Words and phrases that use the appearance of consensus to pressure agreement — linguistic constructions that claim everyone already agrees, making dissent feel like deviation from an obvious norm. Target phrases include 'we all know,' 'everyone agrees,' 'any reasonable person,' 'no one can deny,' 'together we,' 'our shared,' 'our collective,' 'surely we can agree,' and 'it goes without saying.' Inclusive coercion carries MEDIUM weight (1.0x multiplier) because it applies social pressure through the fiction of unanimity — if 'everyone knows,' then not knowing marks you as an outsider.

Examples

Example 1

We all know this is wrong. Any reasonable person can see the truth. Surely we can agree that enough is enough.

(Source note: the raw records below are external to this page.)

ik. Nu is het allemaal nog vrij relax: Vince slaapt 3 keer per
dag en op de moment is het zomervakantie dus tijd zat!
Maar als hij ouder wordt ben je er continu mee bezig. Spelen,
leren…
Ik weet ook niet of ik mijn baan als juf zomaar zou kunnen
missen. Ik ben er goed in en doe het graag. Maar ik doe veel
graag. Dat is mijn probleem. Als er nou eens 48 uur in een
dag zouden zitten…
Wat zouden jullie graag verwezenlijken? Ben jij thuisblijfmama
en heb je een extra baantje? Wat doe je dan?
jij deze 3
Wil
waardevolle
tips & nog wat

Three coercive constructions: claimed consensus ("we all know"), appeal to reasonableness ("any reasonable person"), and manufactured agreement ("surely we can agree") — each makes dissent feel irrational.

Example 2

It goes without saying that we share these values. Together, as a community, we must act on what we all believe.

"It goes without saying" claims something is too obvious to state while stating it; "we all believe" asserts unanimity that may not exist.

Example 3

No one can deny the facts. Everyone agrees the situation is urgent. Our shared responsibility demands action.

"No one can deny" and "everyone agrees" manufacture consensus through universal claims — dissent is positioned as denial of obvious reality.

AI Detection Note

AI uses inclusive coercion moderately — 'it's widely recognized that' and 'most experts agree' are common AI constructions. However, AI inclusive coercion tends to appeal to expert authority rather than moral unanimity. Human sermonic inclusive coercion is more personal and confrontational ('we all know' implies 'and if you don't, something is wrong with you'). The directness of the coercion matters more than its frequency.